Guidance clarifies implementation of long-standing statutory provisions
Today, the U.S. Department of Education (Department) released guidance outlining how it will implement long-standing provisions in the Higher Education Act that grant the Secretary authority to require leaders of private colleges that fail to operate in a financially responsible way to assume personal liability for the cost of unpaid debts owed to the Department of Education. The guidance clarifies the circumstances in which the Department may require certain individuals to assume personal liability as a condition of allowing the schools they own or operate to participate in the federal financial aid programs and details the considerations that the Department will take into account when determining whether to require an individual to assume personal liability by signing the institution’s program participation agreement. The Department would then be able to pursue those individuals for the cost of liabilities that are not otherwise paid for by their institutions, including those stemming from closed school and borrower defense discharges.

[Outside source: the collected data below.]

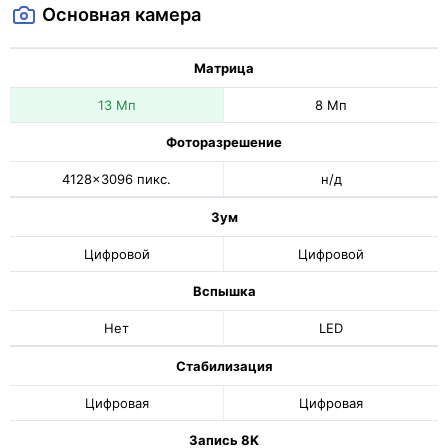
Основная камера
Матрица
13 Мп
8 Мп
Фоторазрешение
4128x3096 пикс.
н/д
Зум
Цифровой
Цифровой
Вспышка
Нет
LED
Стабилизация
Цифровая
Цифровая
Запись 8K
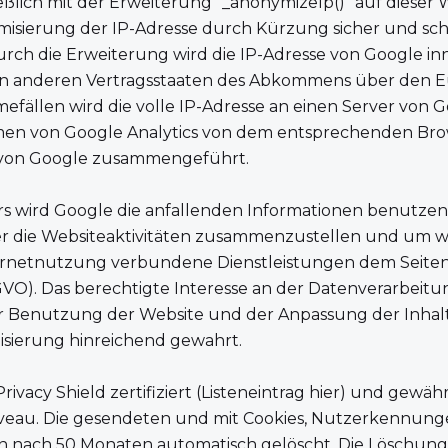
eßlich mit der Erweiterung "_anonymizeIp()" auf dieser
misierung der IP-Adresse durch Kürzung sicher und schl
rch die Erweiterung wird die IP-Adresse von Google in
in anderen Vertragsstaaten des Abkommens über den E
efällen wird die volle IP-Adresse an einen Server von 
men von Google Analytics von dem entsprechenden Bro
n von Google zusammengeführt.
ers wird Google die anfallenden Informationen benutze
 die Websiteaktivitäten zusammenzustellen und um we
rnetnutzung verbundene Dienstleistungen dem Seite
 DSGVO). Das berechtigte Interesse an der Datenverarbeit
er Benutzung der Website und der Anpassung der Inhalt
sierung hinreichend gewahrt.
rivacy Shield zertifiziert (Listeneintrag
hier
) und gewährl
au. Die gesendeten und mit Cookies, Nutzerkennungen
 nach 50 Monaten automatisch gelöscht. Die Löschung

“The Biden-Harris Administration is canceling the loans of more than a million borrowers cheated by for-profit colleges. But too often, the owners and executives of these colleges escape liability,” said Under Secretary James Kvaal. “Congress gave the Department the authority to make college owners and operators personally responsible for these losses in certain circumstances and we are going to use that authority to hold them accountable, defend vulnerable students, protect taxpayer dollars, and deter future risky behavior.”
This guidance clarifies how the Department will implement Section 498(e) of the Higher Education Act (HEA), which specifies that the Department may require individuals who exert significant control at private institutions to assume personal liability. However, prior to this guidance, the Department did not have a practice – even for the riskiest colleges — of requiring individuals to assume personal liability, challenging its ability to hold them responsible for unpaid liabilities.

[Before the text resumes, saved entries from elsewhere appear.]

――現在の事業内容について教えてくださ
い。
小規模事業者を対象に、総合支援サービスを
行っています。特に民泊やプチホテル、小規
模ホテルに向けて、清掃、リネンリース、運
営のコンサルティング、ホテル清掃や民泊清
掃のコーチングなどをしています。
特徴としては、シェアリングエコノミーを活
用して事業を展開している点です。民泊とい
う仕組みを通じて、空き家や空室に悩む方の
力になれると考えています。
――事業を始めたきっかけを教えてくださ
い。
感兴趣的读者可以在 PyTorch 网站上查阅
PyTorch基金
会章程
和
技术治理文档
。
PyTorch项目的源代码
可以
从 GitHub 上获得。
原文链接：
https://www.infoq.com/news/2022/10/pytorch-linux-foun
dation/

The Department anticipates it is most likely to require an individual to assume personal liability on behalf of the institutions or groups of affiliated institutions that pose the largest financial risk to the United States, including institutions that annually receive tens or even hundreds of millions of dollars of Title IV funds and institutions with the most serious and significant sets of concerns related to their compliance with federal financial aid rules.
By focusing on the riskiest institutions and the individuals with the ability to make significant decisions regarding the operation of their institutions, the Department will not only be protecting students and borrowers, but also fulfilling Congress’ statutory direction that the Department protect the financial interests of the United States.
To guide the Department’s decision-making, the guidance includes a non-exhaustive list of factors the Department may consider when determining whether to pursue personal liability. These include:
Civil or criminal lawsuits, settlements, or disciplinary or legal actions by the Department or other state or federal agencies involving federal student aid or claims of dishonesty, fraud, misrepresentation, consumer harm, or financial malfeasance.
Significant compliance issues, such as findings stemming from program reviews or audits, unpaid liabilities from either of those processes, or findings of a lack of administrative capability.
An executive compensation or a bonus structure that could significantly affect the financial health of the institution.
The Department will consider these factors when assessing institutions that have demonstrated certain statutory indicators of financial risk, such as significant audit findings, or failing to meet financial responsibility requirements. Going forward, the Department will generally begin making determinations on a case-by-case basis about whether it will require individuals to assume personal liability when their institution’s program participation agreement is up for renewal or if they undergo a change in ownership. There also may be instances in which the Department accepts other financial protections to minimize the risk of financial losses in lieu of the signature.